Sunday, February 7, 2010

Fake life. Real entertainment.


I can't remember the last time I've gotten so much enjoyment from watching a movie I hated so much.

But first a little history.

Dan in Real Life had been on our radar since its first advertising campaign. In the fall of 2007, when it was released, my humorous talking point was that the "button" from the TV ads -- the last line of dialogue they leave you with, which is usually supposed to be funny -- was ridiculous. You may remember it: Steve Carell, playing advice columnist Dan, gets pulled over for at least the second time by a Rhode Island state cop. Making a self-deprecating reference to his previous dalliances with the law, Dan tells the cop, "Put it on my tab." That alone might have been funny, but then the cop says "Excuse me?" And Dan repeats, in a voice like he's doing a character, "Put it on my tab." I thought the superfluous (and in fact counterproductive) repetition of that line was a gas -- it was the surest sign a movie will give you that you are not going to get anything funny here, so might as well stay clear.

And maybe we would have, but the movie came into my wife's possession by accident. As one of the organizers of a non-profit that holds screenwriting workshops a couple times a year, she came home one weekend with a copy of Dan in Real Life in one of the boxes of materials from the workshop.
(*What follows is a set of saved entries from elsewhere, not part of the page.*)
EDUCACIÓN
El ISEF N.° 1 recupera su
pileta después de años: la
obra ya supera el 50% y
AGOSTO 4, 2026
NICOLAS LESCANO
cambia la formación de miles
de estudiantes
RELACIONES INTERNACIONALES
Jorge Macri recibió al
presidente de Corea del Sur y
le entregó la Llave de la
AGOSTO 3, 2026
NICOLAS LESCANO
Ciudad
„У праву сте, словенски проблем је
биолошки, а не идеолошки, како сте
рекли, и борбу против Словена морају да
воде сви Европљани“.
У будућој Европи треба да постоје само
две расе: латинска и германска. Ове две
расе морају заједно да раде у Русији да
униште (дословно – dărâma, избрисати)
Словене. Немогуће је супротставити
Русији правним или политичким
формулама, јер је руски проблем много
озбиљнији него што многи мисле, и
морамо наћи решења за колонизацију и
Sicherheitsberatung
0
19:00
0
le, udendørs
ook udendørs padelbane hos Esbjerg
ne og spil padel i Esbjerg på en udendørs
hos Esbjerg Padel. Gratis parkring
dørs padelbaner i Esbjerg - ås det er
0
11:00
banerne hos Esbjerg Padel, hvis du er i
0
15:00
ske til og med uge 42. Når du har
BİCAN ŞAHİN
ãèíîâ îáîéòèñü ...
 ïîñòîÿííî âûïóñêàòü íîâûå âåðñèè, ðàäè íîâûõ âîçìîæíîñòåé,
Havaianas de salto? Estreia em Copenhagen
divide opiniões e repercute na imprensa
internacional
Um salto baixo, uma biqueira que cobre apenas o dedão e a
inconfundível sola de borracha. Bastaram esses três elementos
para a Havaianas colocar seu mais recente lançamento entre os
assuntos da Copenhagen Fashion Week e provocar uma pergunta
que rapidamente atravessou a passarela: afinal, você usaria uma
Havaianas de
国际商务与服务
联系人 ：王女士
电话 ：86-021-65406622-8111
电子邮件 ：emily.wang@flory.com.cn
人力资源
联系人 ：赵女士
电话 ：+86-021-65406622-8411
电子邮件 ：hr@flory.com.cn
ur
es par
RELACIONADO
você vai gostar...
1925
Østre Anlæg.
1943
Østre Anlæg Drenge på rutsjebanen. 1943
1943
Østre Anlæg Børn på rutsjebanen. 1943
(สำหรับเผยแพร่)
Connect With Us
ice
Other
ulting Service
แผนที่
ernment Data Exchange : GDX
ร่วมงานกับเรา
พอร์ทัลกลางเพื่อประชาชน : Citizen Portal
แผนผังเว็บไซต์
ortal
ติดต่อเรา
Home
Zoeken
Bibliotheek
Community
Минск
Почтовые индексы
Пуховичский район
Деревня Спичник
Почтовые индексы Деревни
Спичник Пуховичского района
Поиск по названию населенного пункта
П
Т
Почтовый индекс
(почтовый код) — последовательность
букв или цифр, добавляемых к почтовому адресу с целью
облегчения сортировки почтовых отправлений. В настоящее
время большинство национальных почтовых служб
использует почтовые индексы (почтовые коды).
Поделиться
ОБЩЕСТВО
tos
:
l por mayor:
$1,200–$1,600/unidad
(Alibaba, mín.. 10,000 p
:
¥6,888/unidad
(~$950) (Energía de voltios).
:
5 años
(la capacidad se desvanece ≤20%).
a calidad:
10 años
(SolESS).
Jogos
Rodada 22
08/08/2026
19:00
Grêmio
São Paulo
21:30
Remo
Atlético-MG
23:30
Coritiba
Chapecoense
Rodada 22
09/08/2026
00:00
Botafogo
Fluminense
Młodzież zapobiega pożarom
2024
But it wasn't a store-bought copy -- the title was on a sticker from a label maker stuck to the DVD. When we finally inserted it last night, having had it for six months or longer, we discovered that it had been burned from Starz on a "premiere Saturday." It fit the bill for what we were looking for last night -- something unchallenging that might actually turn out to be good, the whole "put it on my tab, put it on my tab" thing notwithstanding. (And even if it was in fact terrible, we'd built up that moment from the ad so much that we just had to see it.)

I don't really know where to start.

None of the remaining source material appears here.